Читаем Борис Пастернак. Времена жизни полностью

За то, что дым сравнил с Лаокооном,

Кладбищенский воспел чертополох,

За то, что мир наполнил новым звоном

В пространстве новом отраженных строф, —

Он награжден каким-то вечным детством,

Той щедростью и зоркостью светил,

И вся земля была его наследством,

А он ее со всеми разделил.

Кстати, не могу не отметить перекличку – ответ – вопрос – ответ – Ахматовой с самой собою: на вопрос «за что?», несколько раз повторенный Вольпину, отвечает, как это ни парадоксально, сама Ахматова из 1936-го: «за то, что», тоже несколько раз повторенное. А его «мученический венец» перекликается с «вечным детством», которым он («за то, что») «награжден».

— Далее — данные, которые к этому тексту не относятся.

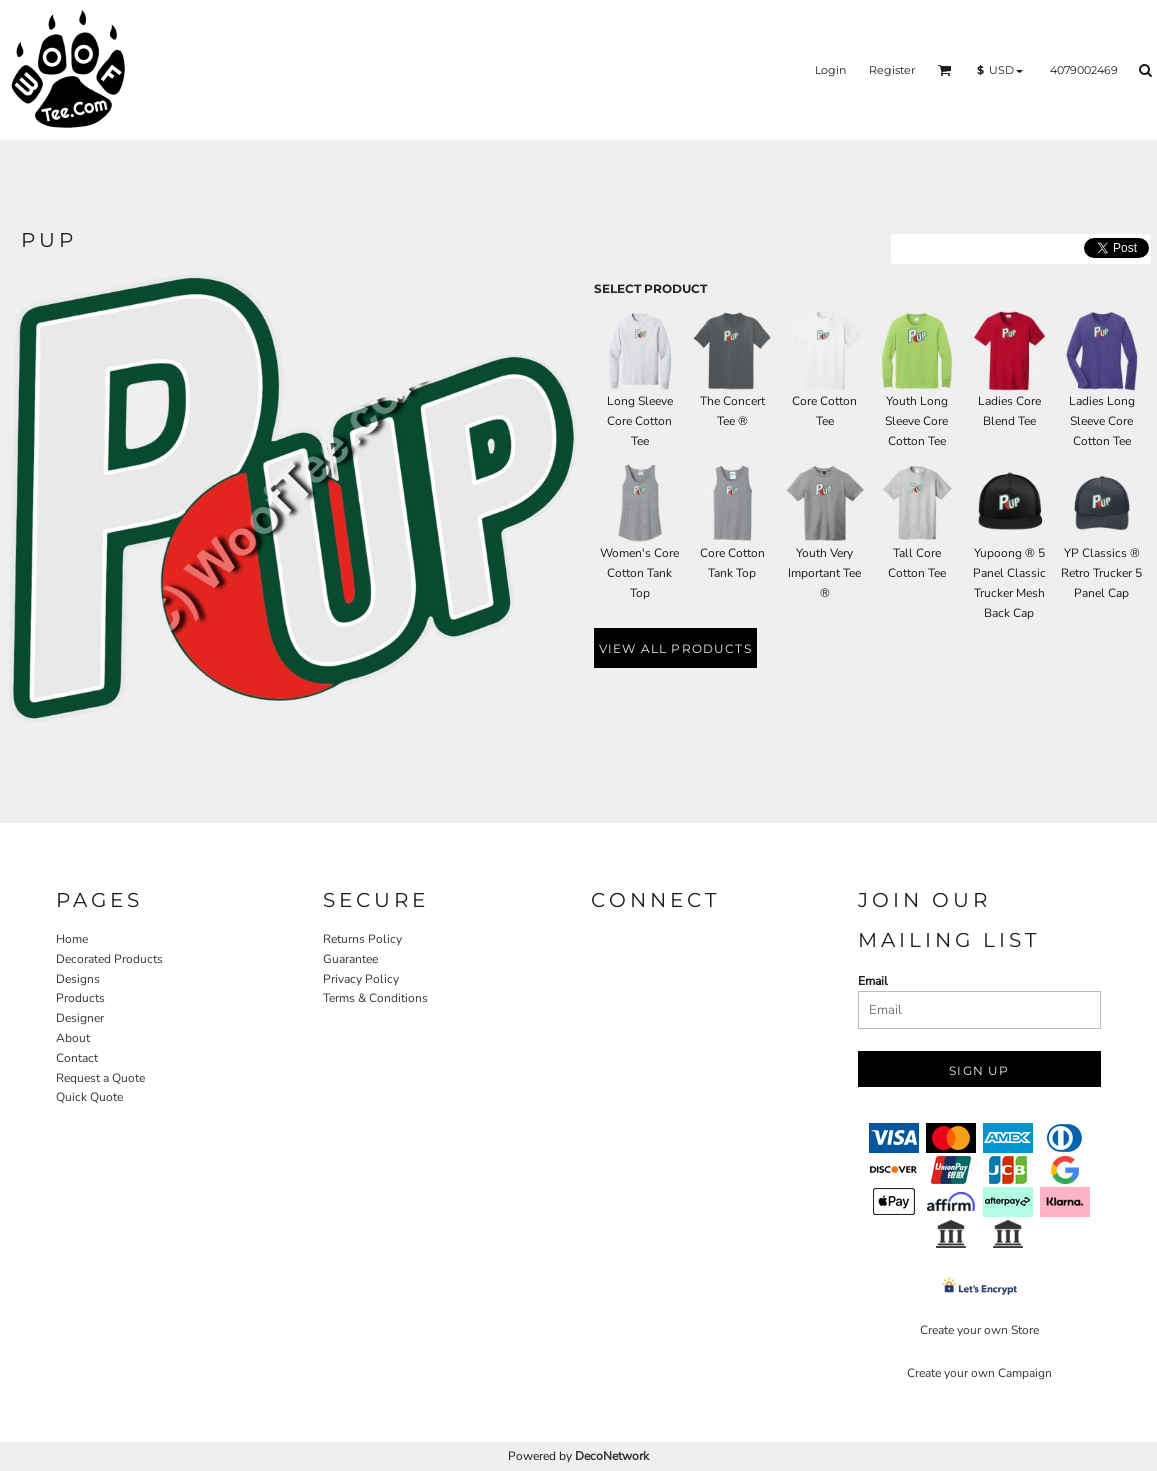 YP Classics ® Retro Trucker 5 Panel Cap (1101, 573)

Этим стихотворением 1936 года Ахматова прервала затянувшееся поэтическое молчание. Восторг и радость действительно образуют эмоциональную ауру этого стихотворения. Оно стало известным в черновике Пастернаку еще до публикации – ему не очень глянулось одно слово внутри: «чтоб не спугнуть лягушки чуткий сон».

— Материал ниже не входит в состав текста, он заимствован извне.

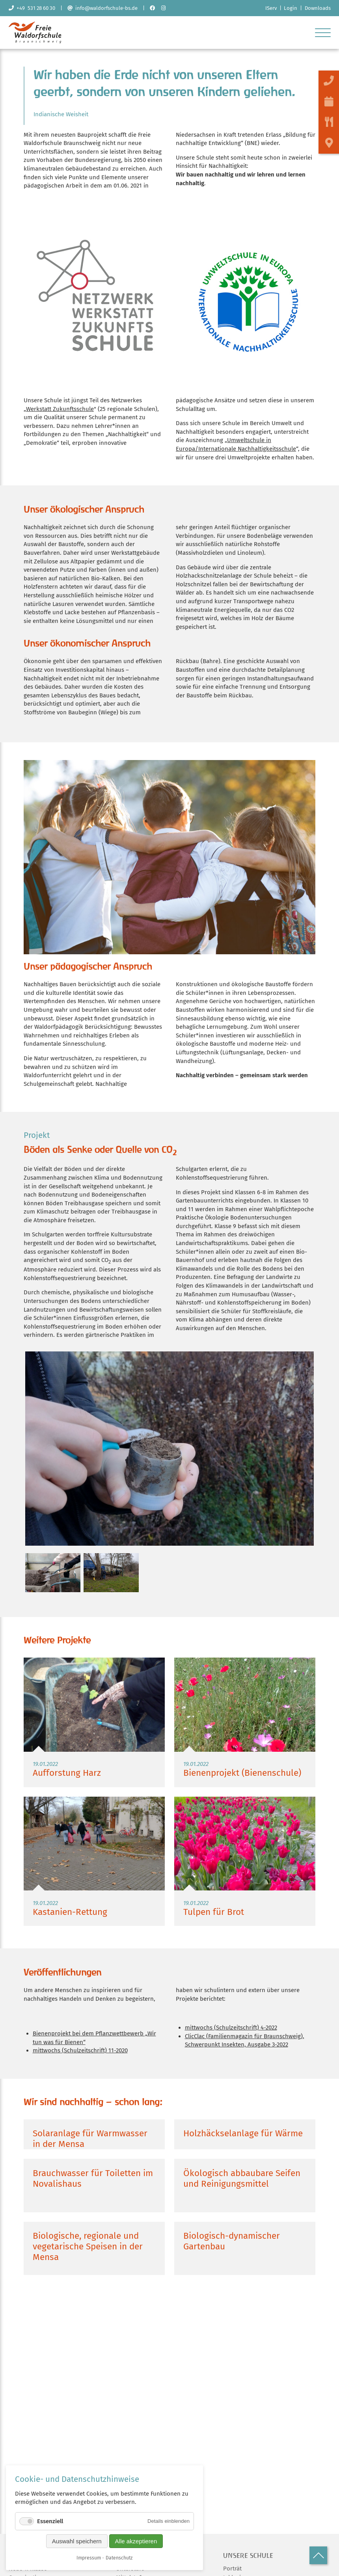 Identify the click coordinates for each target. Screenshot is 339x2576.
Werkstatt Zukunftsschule (60, 411)
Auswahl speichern (77, 2541)
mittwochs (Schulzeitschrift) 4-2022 (231, 2030)
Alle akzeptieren (136, 2541)
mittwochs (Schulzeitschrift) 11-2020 (80, 2053)
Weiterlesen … (94, 1725)
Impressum (88, 2558)
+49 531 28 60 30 (32, 8)
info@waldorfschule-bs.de (102, 8)
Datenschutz (119, 2558) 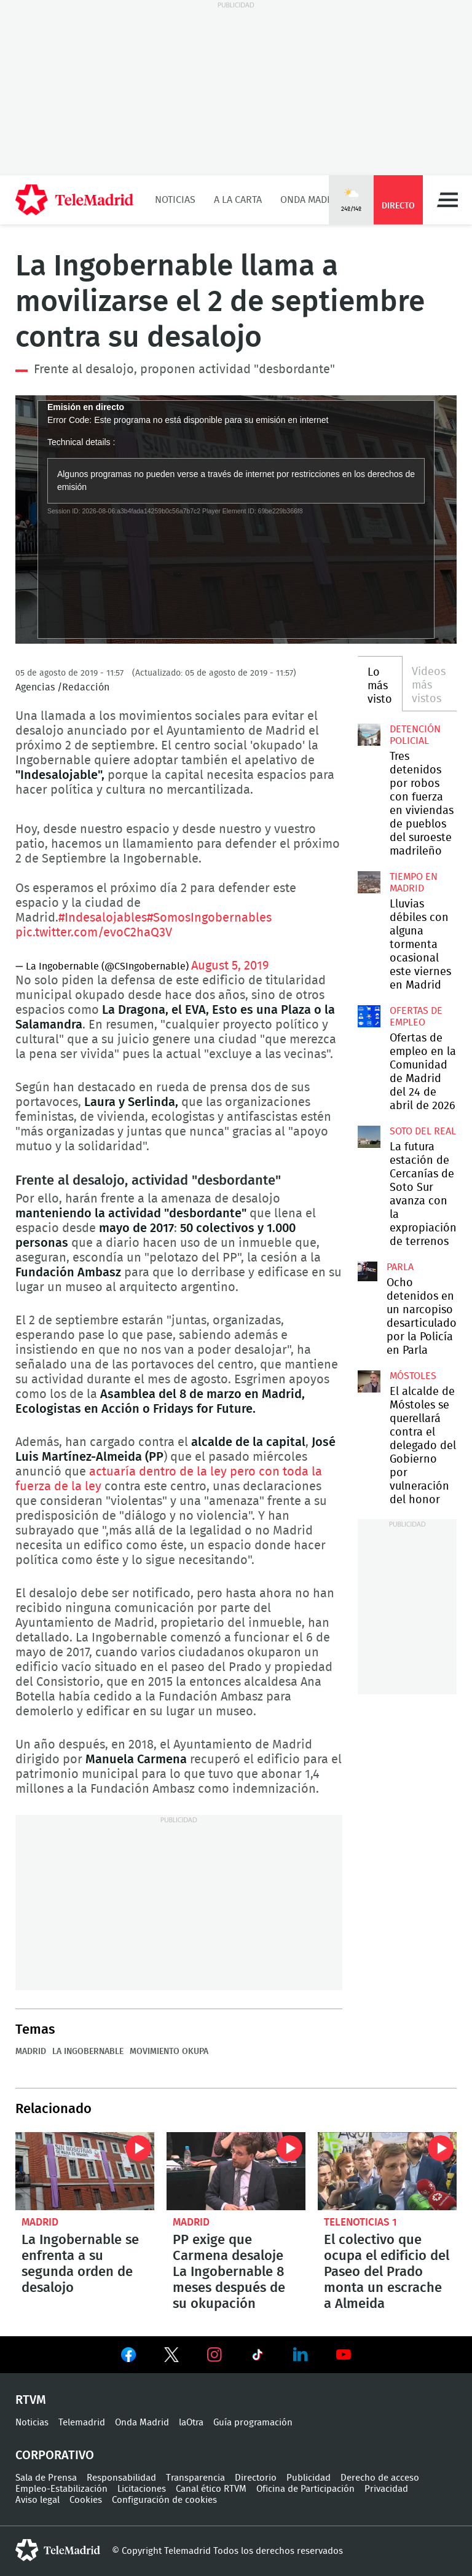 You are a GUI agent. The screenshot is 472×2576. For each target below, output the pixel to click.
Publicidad (308, 2478)
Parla (400, 1267)
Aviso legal (37, 2500)
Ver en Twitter (171, 2357)
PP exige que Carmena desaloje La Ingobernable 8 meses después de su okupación (236, 2171)
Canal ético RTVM (211, 2489)
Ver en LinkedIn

Лягушку Ахматова послушно убрала, заменила на пространство .

Но между этим стихотворением и дореволюционной славой в жизни Пастернака и жизни Ахматовой много чего произошло.

Революция пролегла межевою вехою

(пользуюсь лексикой «Людей и положений» Пастернака) между многими и многими.

Ахматова и Пастернак были из тех, кто не уехал в эмиграцию. «Руками я замкнула слух». Пастернак провел несколько месяцев 1921 года в Германии, но это была не эмиграция, а отъезд (уехали в эмиграцию родители, которых Пастернак провожал из Петрограда, стоя на пристани рядом с Ахматовой, провожавшей навсегда Артура Лурье).

Но слава, именно слава Пастернака началась после революций, февральской и октябрьской. Его отношение к революции было амбивалентным – он и приветствовал жар ее возможностей, и устрашался ее делам («Русская революция», 1919). Но он ее принял. Отношение к революции Ахматовой было гораздо более скептическим, без иллюзий, отрицательным без оттенков; она с самого начала разделила родину и революцию ледяною и непереступаемой чертой. Уже в конце 50-х Ахматова комментирует: «Б. П. примолк после гениальной книги лета 1917 (вышла в 1921), растил сына, читал толстые книги и писал свои 3 поэмы». Пастернак «пишет худшее из всего, что он сделал»). Сурово. (Сурово будет позже сказано и о стихах из «Доктора Живаго» – «как в прорубь опустил»).

Отметим, что эпитет «гениальный» при этом постоянно присутствует – имя Пастернака возникает в «Записных книжках» множество раз. Ревнивая мысль-память о Пастернаке не покидала Ахматову никогда. А ревность – не к его поэзии, а к его славе и, как она говорила, к «ошибкам». Пример:

...

«Б. П. думал, что за границей интересуются только им одним. Это было одной из его ошибок».

После революции Ахматова переживает начало трагических десятилетий своей жизни. Счастливая (после жизни с В. Шилейко) встреча с Н. Н. Пуниным в 30-х годах обрывается. Она замыкает «слух» и «голос» из-за полного отторжения от того, что происходит снаружи дома, – но и дома настоящего у нее, живущей рядом и вместе с «предыдущим» семейством Пунина, нет. В отличие от Пастернака, который нелегким, даже тяжелым, а иногда невыносимым трудом но выстраивает дом, быт, жизнь. Организуя человеческое и культурное пространство вокруг себя.